_LISTED RECORDS_
········

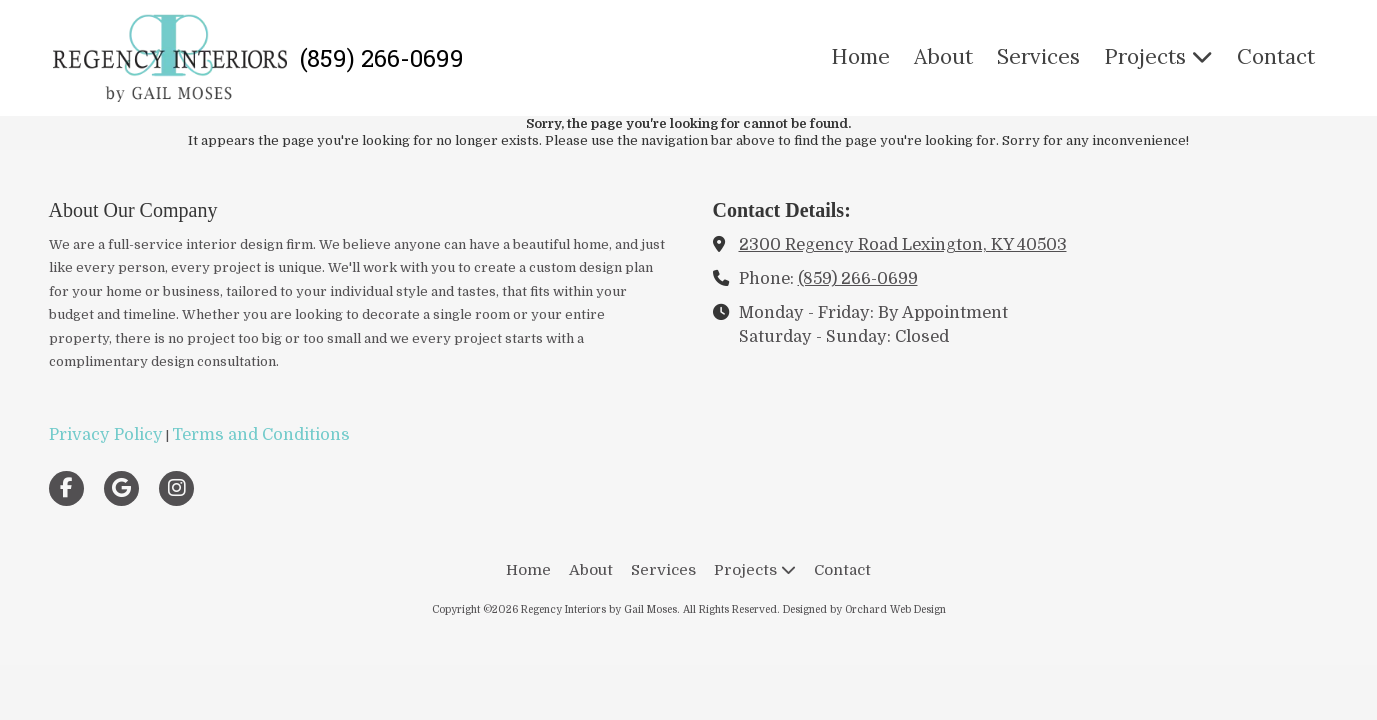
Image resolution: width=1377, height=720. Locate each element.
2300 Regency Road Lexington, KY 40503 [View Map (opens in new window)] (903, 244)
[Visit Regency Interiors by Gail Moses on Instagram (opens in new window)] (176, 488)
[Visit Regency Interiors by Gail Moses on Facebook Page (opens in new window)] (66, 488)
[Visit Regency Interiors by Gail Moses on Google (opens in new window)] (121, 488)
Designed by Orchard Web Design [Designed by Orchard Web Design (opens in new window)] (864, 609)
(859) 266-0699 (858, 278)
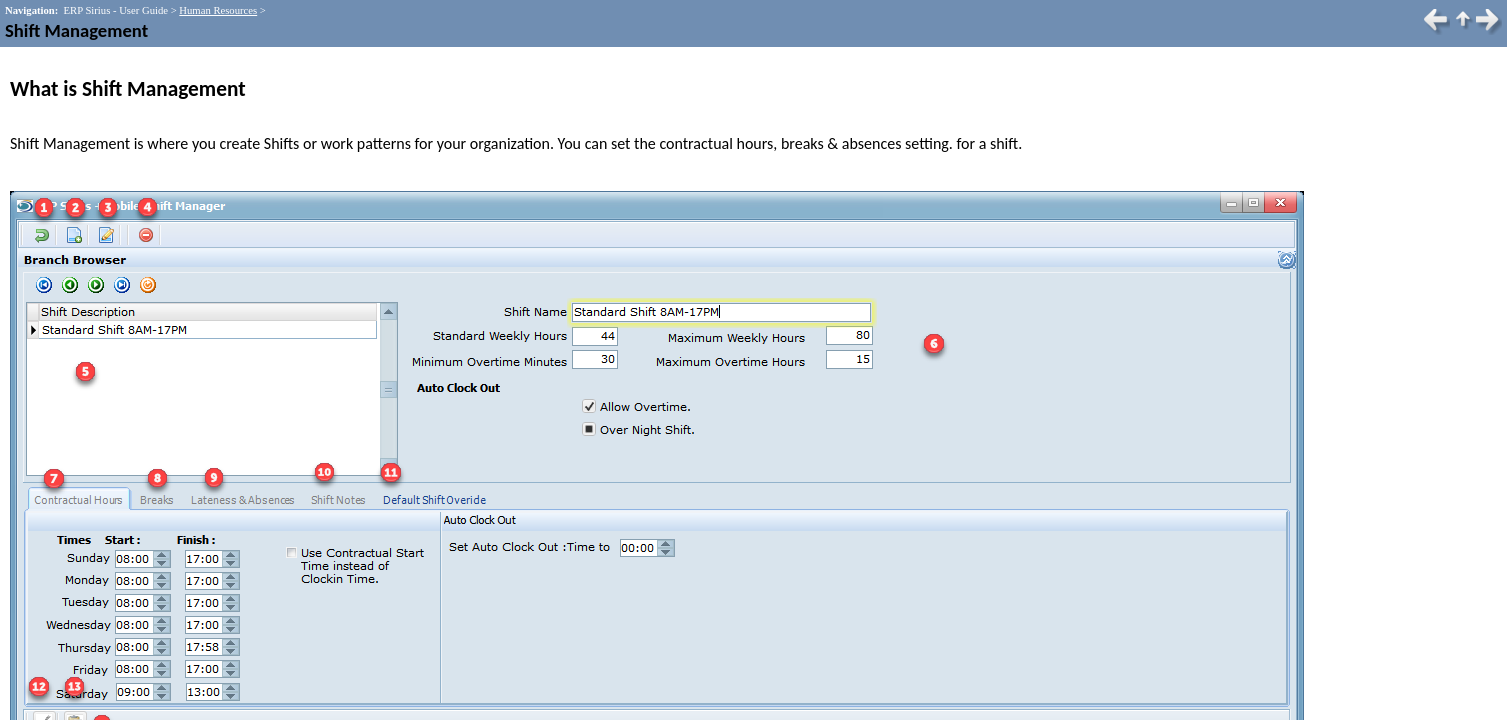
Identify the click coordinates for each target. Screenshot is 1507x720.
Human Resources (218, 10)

········

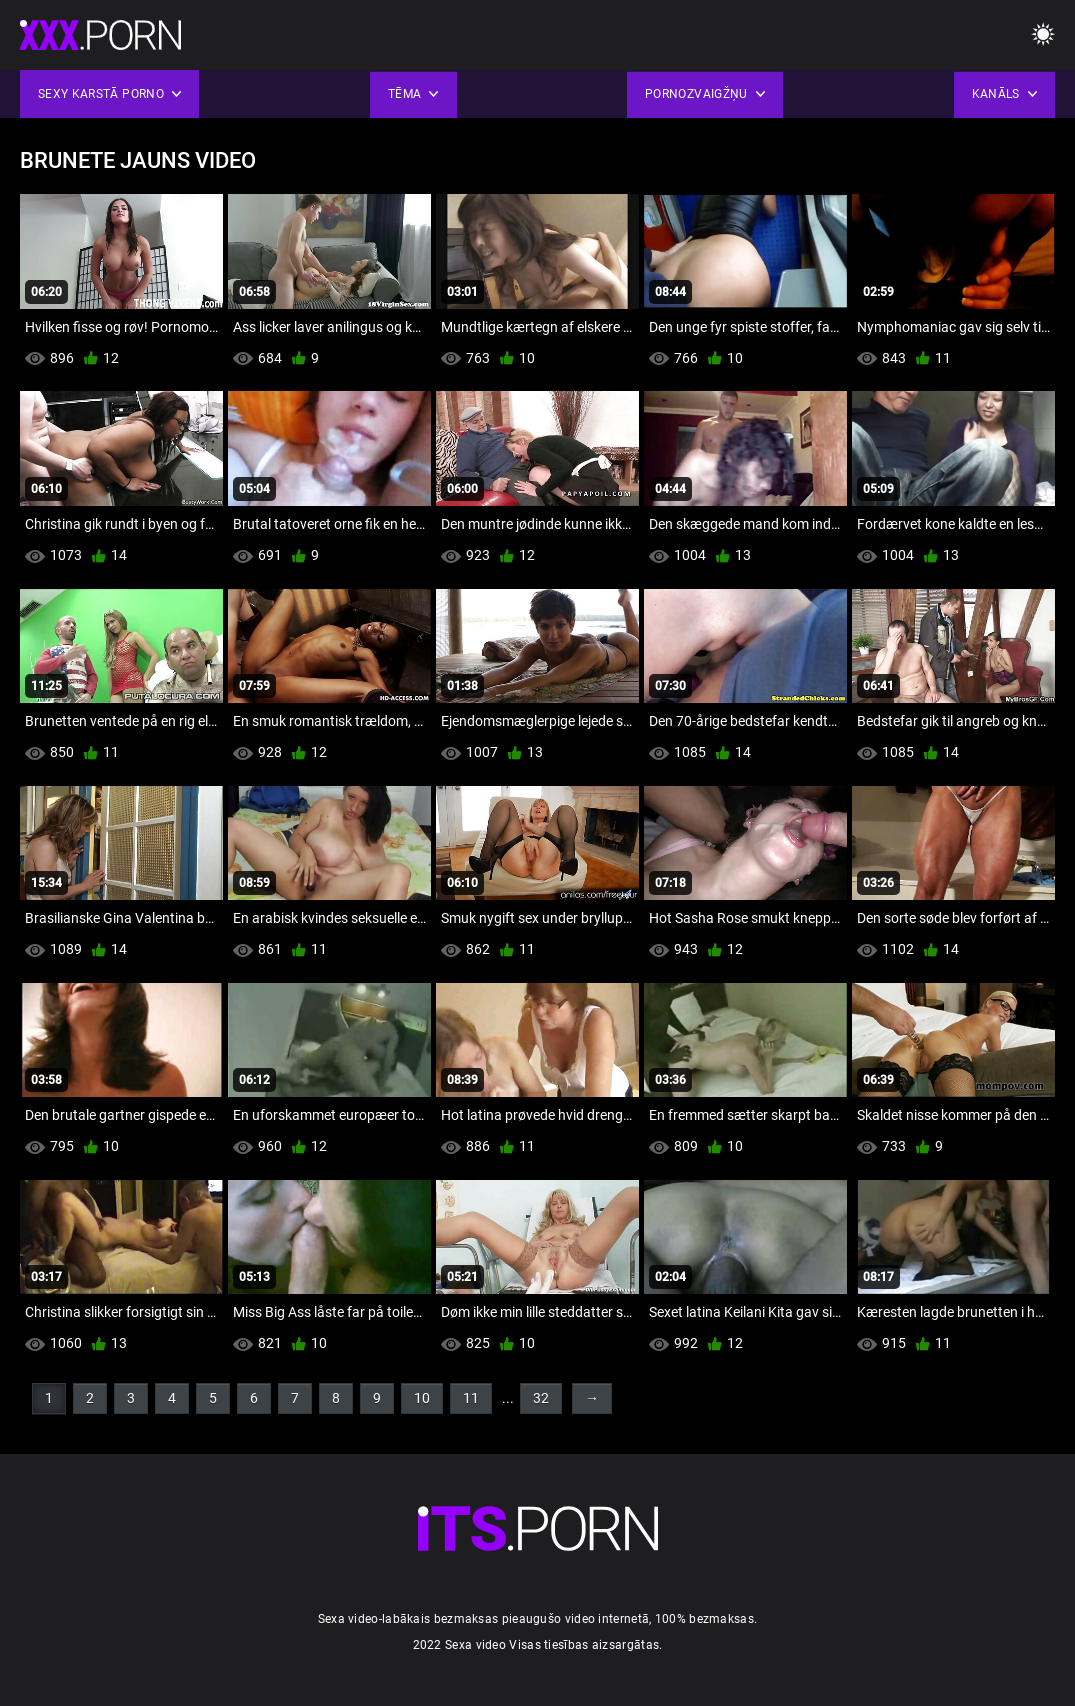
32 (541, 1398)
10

········

Your task for the entries above: copy exactly the span starting with the line with "Image resolution: width=1377, height=720." and going on through the line with "[Visit Regency Interiors by Gail Moses on Facebook", both lines included, and nothing else.

Image resolution: width=1377, height=720. Locate each element.
2300 Regency Road Lexington, KY 40503 [View Map (opens in new window)] (903, 244)
[Visit Regency Interiors by Gail Moses on Instagram (opens in new window)] (176, 488)
[Visit Regency Interiors by Gail Moses on Facebook Page (opens in new window)] (66, 488)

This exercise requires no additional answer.